[Your objective]: Below are records to be repeated exactly. Leave their pictures behind.

** Opening Supplied data block **

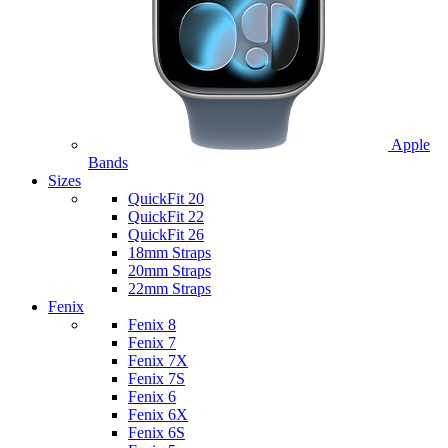
Apple
Bands
Sizes
QuickFit 20
QuickFit 22
QuickFit 26
18mm Straps
20mm Straps
22mm Straps
Fenix
Fenix 8
Fenix 7
Fenix 7X
Fenix 7S
Fenix 6
Fenix 6X
Fenix 6S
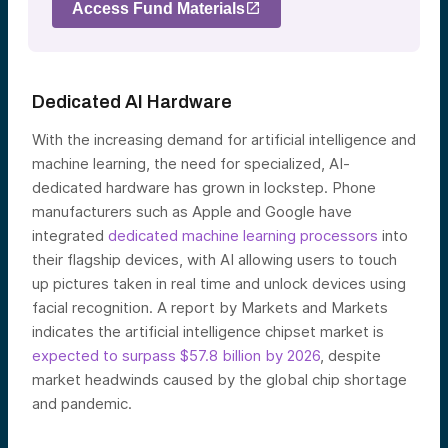
Access Fund Materials
Dedicated AI Hardware
With the increasing demand for artificial intelligence and
machine learning, the need for specialized, AI-
dedicated hardware has grown in lockstep. Phone
manufacturers such as Apple and Google have
integrated
dedicated machine learning processors
into
their flagship devices, with AI allowing users to touch
up pictures taken in real time and unlock devices using
facial recognition. A report by Markets and Markets
indicates the artificial intelligence chipset market is
expected to surpass $57.8 billion by 2026
, despite
market headwinds caused by the global chip shortage
and pandemic.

** Closing Supplied data block **

[Response to this exercise]:
Apple
Bands
Sizes
QuickFit 20
QuickFit 22
QuickFit 26
18mm Straps
20mm Straps
22mm Straps
Fenix
Fenix 8
Fenix 7
Fenix 7X
Fenix 7S
Fenix 6
Fenix 6X
Fenix 6S
Access Fund Materials
Dedicated AI Hardware
With the increasing demand for artificial intelligence and
machine learning, the need for specialized, AI-
dedicated hardware has grown in lockstep. Phone
manufacturers such as Apple and Google have
integrated
dedicated machine learning processors
into
their flagship devices, with AI allowing users to touch
up pictures taken in real time and unlock devices using
facial recognition. A report by Markets and Markets
indicates the artificial intelligence chipset market is
expected to surpass $57.8 billion by 2026
, despite
market headwinds caused by the global chip shortage
and pandemic.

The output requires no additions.